Facilitators have the power to turn moments of angry conflict into moments where people can actually learn from one another. Even when people do not agree, the role of any facilitator is to promote thoughtful dialogue where diverse viewpoints can actually be heard and explored. Use this guide as a set of reminders for how you can improve conditions for self-advocacy and advocacy for others, creating spaces where diversity is valued. Note: These suggestions are intended as personal checkpoints rather than used as a formula. Feel free to add steps or skip suggestions that do not work for you or the situation you are in – make it your own!

Common Elements:
Regardless of how you structure the speech, always include the following:

  • Attention and Relevance – establish why the problem is relevant to your audience
  • Need – use evidence to show that there is a broader societal need for a solution
  • Satisfaction – show how you satisfy this need with a feasible, credible solution
  • Visualization – use language and stories to help us visualize the positive results
  • Action – outline the concrete steps that will/should be taken

Common Structures:
Advocacy speeches are all about contrasts – comparing one undesirable reality with another more desirable reality.

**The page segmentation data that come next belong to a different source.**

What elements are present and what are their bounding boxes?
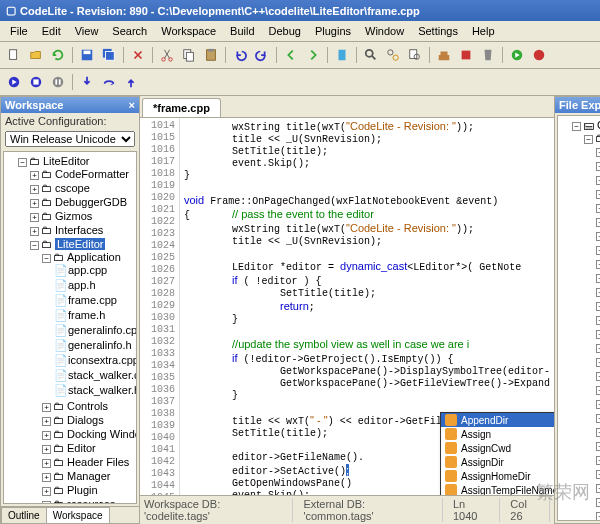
file-item[interactable]: 📄iconsextra.cpp: [54, 353, 134, 368]
tree-item[interactable]: +🗀Header Files: [42, 455, 134, 469]
autocomplete-item[interactable]: AssignCwd: [441, 441, 554, 455]
debug-start-button[interactable]: [4, 72, 24, 92]
file-item[interactable]: 📄stack_walker.cpp: [54, 368, 134, 383]
step-over-button[interactable]: [99, 72, 119, 92]
tree-item[interactable]: +🗀resources: [42, 497, 134, 504]
saveall-button[interactable]: [99, 45, 119, 65]
workspace-tree[interactable]: −🗀LiteEditor +🗀CodeFormatter+🗀cscope+🗀De…: [3, 151, 137, 504]
file-item[interactable]: +Runtime: [596, 382, 600, 396]
file-item[interactable]: +fakeroot: [596, 242, 600, 256]
menu-debug[interactable]: Debug: [263, 23, 307, 39]
tab-workspace[interactable]: Workspace: [46, 507, 110, 523]
file-item[interactable]: +Debugger: [596, 228, 600, 242]
stop-run-button[interactable]: [529, 45, 549, 65]
menu-help[interactable]: Help: [466, 23, 501, 39]
autocomplete-item[interactable]: Assign: [441, 427, 554, 441]
file-item[interactable]: 📄generalinfo.cpp: [54, 323, 134, 338]
file-item[interactable]: +AutoRev: [596, 158, 600, 172]
tree-item[interactable]: +🗀Plugin: [42, 483, 134, 497]
file-item[interactable]: +BuildInfo: [596, 466, 600, 480]
menu-window[interactable]: Window: [359, 23, 410, 39]
menu-file[interactable]: File: [4, 23, 34, 39]
undo-button[interactable]: [230, 45, 250, 65]
step-out-button[interactable]: [121, 72, 141, 92]
file-item[interactable]: +sdk: [596, 396, 600, 410]
redo-button[interactable]: [252, 45, 272, 65]
file-item[interactable]: 📄app.cpp: [54, 263, 134, 278]
tree-item[interactable]: +🗀DebuggerGDB: [30, 195, 134, 209]
tree-item[interactable]: +🗀cscope: [30, 181, 134, 195]
find-button[interactable]: [361, 45, 381, 65]
tree-item[interactable]: +🗀Interfaces: [30, 223, 134, 237]
editor-tab-frame[interactable]: *frame.cpp: [142, 98, 221, 117]
menu-view[interactable]: View: [69, 23, 105, 39]
step-in-button[interactable]: [77, 72, 97, 92]
file-item[interactable]: +site: [596, 410, 600, 424]
debug-stop-button[interactable]: [26, 72, 46, 92]
menu-plugins[interactable]: Plugins: [309, 23, 357, 39]
paste-button[interactable]: [201, 45, 221, 65]
file-item[interactable]: +CxxParse: [596, 200, 600, 214]
menu-workspace[interactable]: Workspace: [155, 23, 222, 39]
file-item[interactable]: +repo: [596, 368, 600, 382]
code-area[interactable]: 1014 1015 1016 1017 1018 1019 1020 1021 …: [140, 118, 554, 495]
file-item[interactable]: +Subversic: [596, 438, 600, 452]
file-item[interactable]: +.svn: [596, 144, 600, 158]
autocomplete-item[interactable]: AssignTempFileName: [441, 483, 554, 495]
file-item[interactable]: 📄generalinfo.h: [54, 338, 134, 353]
clean-button[interactable]: [478, 45, 498, 65]
file-item[interactable]: 📄frame.cpp: [54, 293, 134, 308]
tree-item[interactable]: −🗀LiteEditor−🗀Application📄app.cpp📄app.h📄…: [30, 237, 134, 504]
tree-item[interactable]: +🗀Docking Windows: [42, 427, 134, 441]
forward-button[interactable]: [303, 45, 323, 65]
find-files-button[interactable]: [405, 45, 425, 65]
autocomplete-item[interactable]: AssignDir: [441, 455, 554, 469]
file-item[interactable]: +CodeForm: [596, 172, 600, 186]
tree-item[interactable]: +🗀CodeFormatter: [30, 167, 134, 181]
tree-item[interactable]: +🗀Manager: [42, 469, 134, 483]
file-item[interactable]: +Gizmos: [596, 270, 600, 284]
debug-pause-button[interactable]: [48, 72, 68, 92]
file-item[interactable]: 📄stack_walker.h: [54, 383, 134, 398]
file-explorer-tree[interactable]: −🖴C++ −🗀codelite +.svn+AutoRev+CodeForm+…: [557, 115, 600, 521]
new-button[interactable]: [4, 45, 24, 65]
file-item[interactable]: +gdbparse: [596, 256, 600, 270]
file-item[interactable]: +sqlite3: [596, 424, 600, 438]
autocomplete-item[interactable]: AppendDir: [441, 413, 554, 427]
save-button[interactable]: [77, 45, 97, 65]
menu-build[interactable]: Build: [224, 23, 260, 39]
file-item[interactable]: +CodeLite: [596, 186, 600, 200]
file-item[interactable]: +CodeLite.: [596, 508, 600, 521]
file-item[interactable]: 📄app.h: [54, 278, 134, 293]
refresh-button[interactable]: [48, 45, 68, 65]
tree-item[interactable]: +🗀Controls: [42, 399, 134, 413]
file-item[interactable]: +Ankh.Loa: [596, 452, 600, 466]
copy-button[interactable]: [179, 45, 199, 65]
workspace-close-icon[interactable]: ×: [129, 99, 135, 111]
tree-item[interactable]: +🗀Dialogs: [42, 413, 134, 427]
cut-button[interactable]: [157, 45, 177, 65]
file-item[interactable]: 📄frame.h: [54, 308, 134, 323]
open-button[interactable]: [26, 45, 46, 65]
autocomplete-item[interactable]: AssignHomeDir: [441, 469, 554, 483]
menu-edit[interactable]: Edit: [36, 23, 67, 39]
file-item[interactable]: +le_executi: [596, 312, 600, 326]
menu-settings[interactable]: Settings: [412, 23, 464, 39]
tree-item[interactable]: +🗀Gizmos: [30, 209, 134, 223]
file-item[interactable]: +Interface: [596, 298, 600, 312]
file-item[interactable]: +InnoSetu: [596, 284, 600, 298]
tab-outline[interactable]: Outline: [1, 507, 47, 523]
run-button[interactable]: [507, 45, 527, 65]
replace-button[interactable]: [383, 45, 403, 65]
file-item[interactable]: +debug: [596, 214, 600, 228]
file-item[interactable]: +MakefileP: [596, 340, 600, 354]
tree-item[interactable]: +🗀Editor: [42, 441, 134, 455]
file-item[interactable]: +change.tx: [596, 494, 600, 508]
menu-search[interactable]: Search: [106, 23, 153, 39]
file-item[interactable]: +LiteEditor: [596, 326, 600, 340]
file-item[interactable]: +CC.TODO: [596, 480, 600, 494]
back-button[interactable]: [281, 45, 301, 65]
build-button[interactable]: [434, 45, 454, 65]
config-select[interactable]: Win Release Unicode: [5, 131, 135, 147]
file-item[interactable]: +Plugin: [596, 354, 600, 368]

This involves communicating a problem and a solution. Your speech time is likely to be structured as one of the following examples (often interspersed with stories):

  1. Type 1: Problem-Solution
  2. Type 2: Problem-Failed Solution-Proposed Solution
  3. Type 3: Cause-Effect-Solution

Self-Advocacy Example:
Sometimes, the topic is something that personally hits home. Here is a specific example of how you might structure a speech to tell a story that advocates for your individual needs.

Description
1. One sentence describing what we need in the world and what you personally need to feel safe participating in the conversation.
2. Describe the need and why it is important to you.
3. Tell a story about when that need was not fulfilled, using details about yourself, what you went through, and how it made you feel.
4. Describe an alternative reality and what you would have rather happened instead in that situation.
5. Explain why this need is important in this particular context.
6. Conclude by telling us what we should consider moving forward to best serve this need for you.